L’Etat aux abonnés absents
En vrac : les réacteurs 1 et 2 du Blayais tournent avec une autorisation temporaire de fonctionnement, l’avis de l’ASN sur la prolongation de 10 ans de leur durée de vie n’ayant pas encore été rendu ; une expertise indépendante prévue sur le vieillissement de la cuve du réacteur n°2 n’a pas été menée à cause d’un marché infructueux ; et la Clin attend toujours une modification par la préfecture du plan particulier d’intervention (PPI), identique depuis 2002, et qui ne prévoit de mesures particulières en cas d’accident que dans un rayon de 10 kilomètres autour de la centrale du Blayais.
Mais aucun représentant de l’Etat n’est présent pour répondre à ces interrogations, déplore Jacques Maugein. Inversement, le prolixe président délégué de la Clin, et conseiller général de Saint-André-de-Cubzac, salue « la présence de militants anti-nucléaire » :
« Cela nous incite à poser de bonnes questions, c’est comme ça que nous faisons avancer le système. »
Noyer le poisson
Patrick Maupin, de Greenpeace, fait toutefois remarquer qu’ils sont moins les bienvenus lors des réunions techniques, réservées aux membres du bureau de la Clin. Il demande formellement à pouvoir participer à la prochaine, le 27 mai, consacrée à l’impact environnemental de la centrale.
Le sujet est en effet brûlant : selon des estimations divulguées par l’étude d’impact sur l’utilisation du combustible MOX dans les réacteurs 3 et 4 du Blayais, les prélèvements d’eau pour refroidir la centrale détruiraient 20% des organismes vivants.
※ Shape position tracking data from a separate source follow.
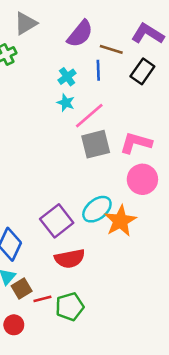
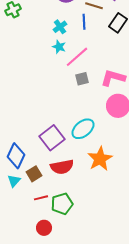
gray square: (96, 144) -> (82, 79), size x0.6
orange star: (120, 221) -> (100, 159), moved
brown square: (22, 288) -> (34, 174), moved
red circle: (14, 325) -> (44, 228), moved

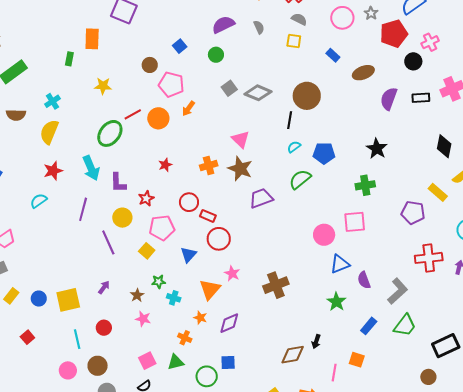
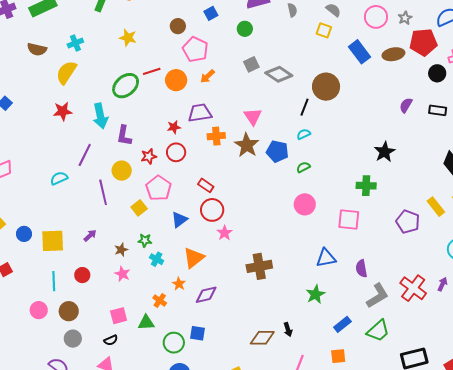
blue rectangle: (333, 55) -> (360, 52), size x1.6
brown ellipse: (363, 73) -> (393, 54), moved
purple semicircle: (389, 99) -> (406, 105), size x0.7
blue pentagon: (324, 153) -> (277, 151), moved
green semicircle: (300, 179) -> (303, 167), size x0.6
purple trapezoid: (261, 198) -> (200, 113), moved
cyan semicircle: (39, 201) -> (59, 178), moved
red circle: (189, 202) -> (176, 152), moved
pink pentagon: (162, 228) -> (159, 188), turned 30
pink circle: (324, 235) -> (305, 204), moved
red cross: (429, 258) -> (413, 288), moved, turned 32
pink star: (232, 273) -> (225, 233), moved
purple semicircle: (364, 280) -> (361, 269), moved
black arrow: (316, 342) -> (288, 330), turned -48
orange square: (357, 360) -> (338, 356), moved, turned -35

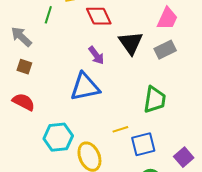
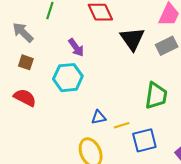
purple arrow: (96, 55) -> (76, 48), moved
blue triangle: (85, 87) -> (99, 117), moved, size x0.5
cyan hexagon: (58, 137) -> (68, 78), moved

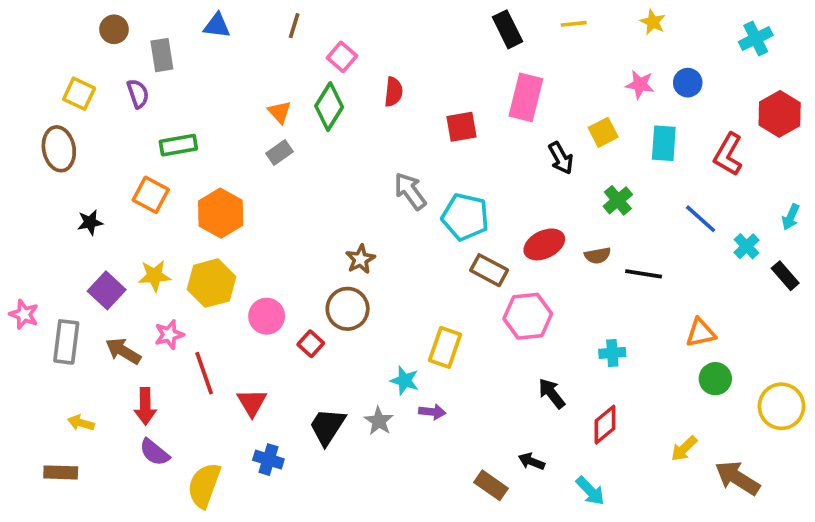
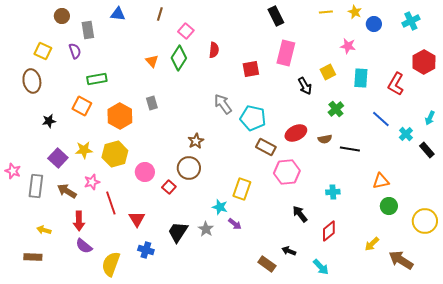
yellow line: (574, 24) -> (326, 12), moved
blue circle: (688, 83) -> (374, 24), moved
gray rectangle: (280, 153) -> (152, 103), moved, turned -72
purple arrow: (432, 412) -> (235, 224), turned 32

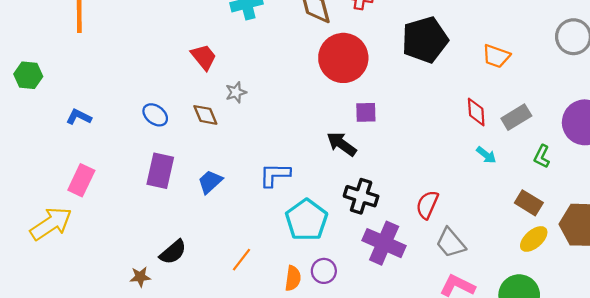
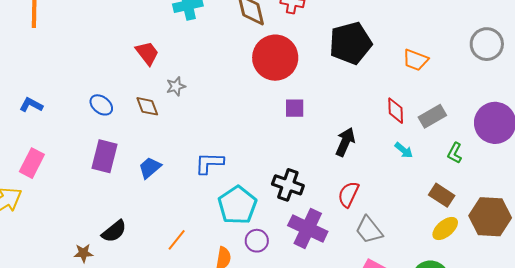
black arrow: (342, 144) -> (345, 142), moved, turned 76
purple circle: (324, 271) -> (257, 241), moved

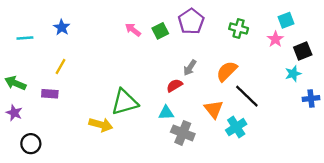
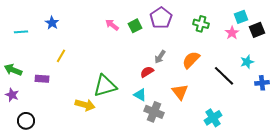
black square: (303, 51) -> (257, 30), moved
yellow line: (61, 66) -> (61, 56), moved
black line: (247, 96) -> (224, 76), moved
cyan triangle: (166, 113) -> (140, 95), turned 32
cyan cross: (236, 127) -> (213, 118), moved

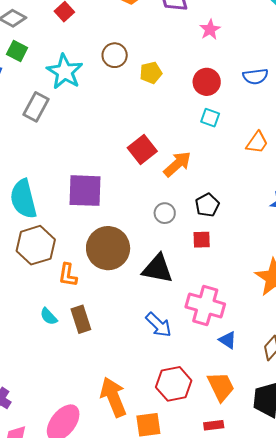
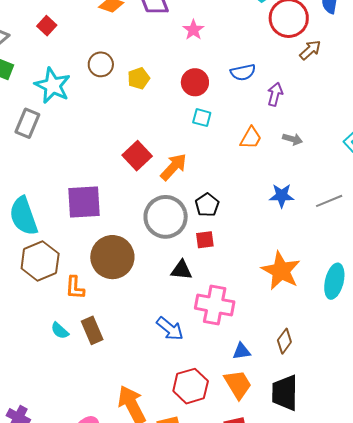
gray circle: (165, 213) -> (166, 217), size x2.0
black triangle: (158, 269) -> (181, 270), moved, size x0.7
blue triangle: (228, 340) -> (242, 351), moved, turned -36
« Or les pêcheurs de l’Estuaire constatent une diminution drastique et générale de leurs prises, notamment de poissons migrateurs, abonde Jacqueline Rabic, figure du Syndicat des pêcheurs professionnels de la Gironde. La centrale a ainsi un impact très important, sans qu’aucune compensation financière ne soit attribuée. »
Grand central
La question reste cependant tabou. Tout comme celle des salariés du nucléaire victimes d’irradiations : pour des raisons de confidentialité, l’affaire étant du ressort de la médecine du travail, on ne saura pas ce qu’il est advenu d’un travailleur sous-traitant, qui avait dépassé sa limite d’exposition aux radiations à cause de la présence d’une particule radioactive dans le cou.
Mais avec 17 accidents ayant entraîné des arrêts de travail en 2013, EDF assure que ces évènements sont en baisse au Blayais. Une bonne nouvelle, qui comme les autres annoncées lundi, doit être prise pour argent comptant.
Afin de donner plus de poids et d’indépendance aux commissions de liaisons, la loi de 2006 sur la transparence dans le nucléaire prévoit leur transformation en associations, financées grâce au produit des taxes versées par les centrales – leur budget est actuellement assuré par les conseils généraux, avec une subvention de l’ASN.
Le hic, souligne Patrick Maupin, de Greenpeace, c’est que « aucun gouvernement n’a eu le courage de traduire cette disposition dans les lois de finance ». Les Clin restent donc pour l’essentiel entre les mains des départements, et dépendent de la bonne volonté des élus. De l’avis de plusieurs observateurs, celle de Gironde n’est depuis l’accident de 1999 au Blayais, pas la moins concernée.